Oh boy, it’s playoff time! Time for all of the baseball prognosticators out there to find that perfect little factoid that no one else has noticed about each series. It needs to be slightly surprising and counter-intuitive so that the reader is entertained by your erudite knowledge of the game, not to mention your use of the word “erudite.” You also need to be able to make a case, probably though some questionable logic, that this factoid will, over the next five games between these two teams, not only make a difference in the outcome of the series, but will be the difference between the teams. You get bonus points if you refer to someone really obscure as an X-factor.
But if you can’t think of an X-factor that’s hipster enough, you can always fall back on the old standbys. Team A will win because they clinched early and are well-rested. Team B will win because they had to fight all the way through September to the last day and are already in playoff mode. What’s fun is that you’ll hear both explanations cited. The Braves built a 15-game lead over the Nationals in August, and it was a foregone conclusion that they would win the NL East. The AL Wild Card race, on the other hand, ended up being oodles of fun (and it’s not done yet!). We’ll find out later this week who gets to be the fourth entrant into the ALDS round. I guarantee that you’ll hear both the Braves and the Indians/Rangers/Rays picked to win (and lose) their respective series for these completely opposite reasons, the same way that the older, more experienced team and the younger, hungrier team will win.
It’s an argument that comes up a lot. Some teams haven’t had to break a sweat yet, while others have fought tooth and nail to get to this moment. Those who argue that teams who have had to fight have an advantage are implicitly arguing for something called stress inoculation theory. The playoffs are a big stage, and you can’t blame players for being a little nervous when they step onto the field. We already know that players do show some different results than we might expect in the postseason. There’s only one October!, after all.

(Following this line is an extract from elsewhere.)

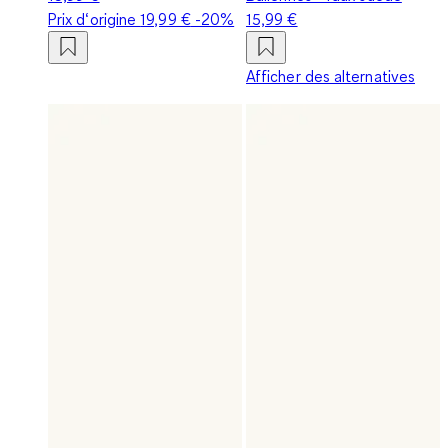
Prix d‘origine
19,99 €
-20%
15,99 €
Afficher des alternatives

In the same way that things that once made you nervous get less nerve-wracking after you’ve done them a few times, playing big games in September makes it easier to deal with the butterflies in October.
You might call it momentum, because the teams that just squeaked into the playoffs generally played in a bunch of critical games, but also won them. That’s how they got in. But really we’re arguing that this toughened the up in some way. They have already faced down the monster and won. Why not do it again? On the other side, we might cite the Beane Excremental Effectiveness Theorem. We know that anything can happen in a short series. So there’s probably already a really good chance that our momentum-having team could win the series by chance. Maybe all this talk of momentum is a bunch of excrement.

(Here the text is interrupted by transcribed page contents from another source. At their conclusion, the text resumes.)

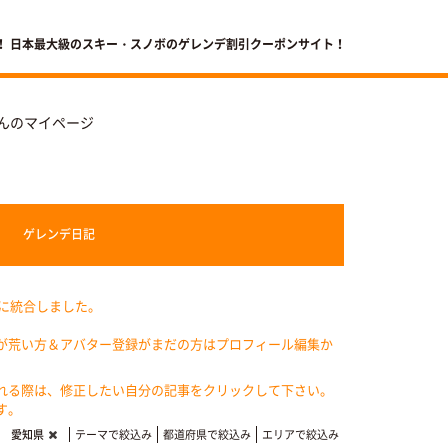
！ 日本最大級のスキー・スノボのゲレンデ割引クーポンサイト！
8さんのマイページ
ゲレンデ
日記
記に統合しました。
が荒い方＆アバター登録がまだの方はプロフィール編集か
れる際は、修正したい自分の記事をクリックして下さい。
す。
愛知県
テーマで絞込み
都道府県で絞込み
エリアで絞込み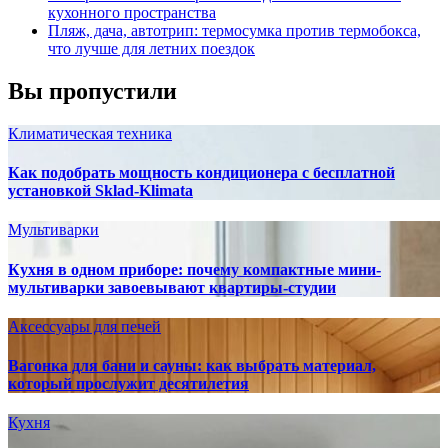
кухонного пространства
Пляж, дача, автотрип: термосумка против термобокса,
что лучше для летних поездок
Вы пропустили
Климатическая техника
Как подобрать мощность кондиционера с бесплатной
установкой Sklad-Klimata
Мультиварки
Кухня в одном приборе: почему компактные мини-
мультиварки завоевывают квартиры-студии
Аксессуары для печей
Вагонка для бани и сауны: как выбрать материал,
который прослужит десятилетия
Кухня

Shall we find out together?
Warning! Gory Mathematical Details Ahead!
Let’s talk about meaningful games in September. I considered a game to be meaningful for a team if it met a few criteria
- The team entered that day’s game(s) having not clinched a playoff spot, either division or wild card. If the team is leading their division and has clinched “the worst that can happen is a wild card” then they are considered to have clinched.
- The team was within three games, in either direction, of a playoff spot. So, if a team was more than three games back, both in the division race and the wild card race, the game that day isn’t “meaningful.” Same goes for having a lead of more than three games. However, that can change from day to day.
- There’s an available playoff spot that the team could still obtain (i.e., there hasn’t been a clinch on their division and the available wild cards). It’s useless to be three games back with two to play.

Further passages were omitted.